Task objective: Below are some records; return each one exactly.

Data records:

* * *

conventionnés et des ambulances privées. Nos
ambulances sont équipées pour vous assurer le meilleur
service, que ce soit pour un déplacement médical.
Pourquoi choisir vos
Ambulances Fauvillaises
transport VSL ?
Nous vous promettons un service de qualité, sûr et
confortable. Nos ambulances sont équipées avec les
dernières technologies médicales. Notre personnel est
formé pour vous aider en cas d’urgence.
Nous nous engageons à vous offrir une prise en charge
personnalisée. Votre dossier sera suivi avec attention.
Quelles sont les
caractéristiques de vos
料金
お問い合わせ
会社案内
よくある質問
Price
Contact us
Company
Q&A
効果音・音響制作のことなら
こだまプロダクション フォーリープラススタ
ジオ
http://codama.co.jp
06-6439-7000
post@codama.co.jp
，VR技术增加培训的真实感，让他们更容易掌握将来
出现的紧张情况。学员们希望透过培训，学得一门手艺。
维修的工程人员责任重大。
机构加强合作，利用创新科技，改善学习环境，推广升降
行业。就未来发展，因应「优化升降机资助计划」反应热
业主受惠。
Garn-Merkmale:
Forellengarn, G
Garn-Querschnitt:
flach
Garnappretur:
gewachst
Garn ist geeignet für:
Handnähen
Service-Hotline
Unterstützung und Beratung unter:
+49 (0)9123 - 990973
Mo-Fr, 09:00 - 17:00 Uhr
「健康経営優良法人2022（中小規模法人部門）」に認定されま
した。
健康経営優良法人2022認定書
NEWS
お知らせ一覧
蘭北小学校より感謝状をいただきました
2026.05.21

* * *

Task response:
conventionnés et des ambulances privées. Nos
ambulances sont équipées pour vous assurer le meilleur
service, que ce soit pour un déplacement médical.
Pourquoi choisir vos
Ambulances Fauvillaises
transport VSL ?
Nous vous promettons un service de qualité, sûr et
confortable. Nos ambulances sont équipées avec les
dernières technologies médicales. Notre personnel est
formé pour vous aider en cas d’urgence.
Nous nous engageons à vous offrir une prise en charge
personnalisée. Votre dossier sera suivi avec attention.
Quelles sont les
caractéristiques de vos
料金
お問い合わせ
会社案内
よくある質問
Price
Contact us
Company
Q&A
効果音・音響制作のことなら
こだまプロダクション フォーリープラススタ
ジオ
http://codama.co.jp
06-6439-7000
post@codama.co.jp
，VR技术增加培训的真实感，让他们更容易掌握将来
出现的紧张情况。学员们希望透过培训，学得一门手艺。
维修的工程人员责任重大。
机构加强合作，利用创新科技，改善学习环境，推广升降
行业。就未来发展，因应「优化升降机资助计划」反应热
业主受惠。
Garn-Merkmale:
Forellengarn, G
Garn-Querschnitt:
flach
Garnappretur:
gewachst
Garn ist geeignet für:
Handnähen
Service-Hotline
Unterstützung und Beratung unter:
+49 (0)9123 - 990973
Mo-Fr, 09:00 - 17:00 Uhr
「健康経営優良法人2022（中小規模法人部門）」に認定されま
した。
健康経営優良法人2022認定書
NEWS
お知らせ一覧
蘭北小学校より感謝状をいただきました
2026.05.21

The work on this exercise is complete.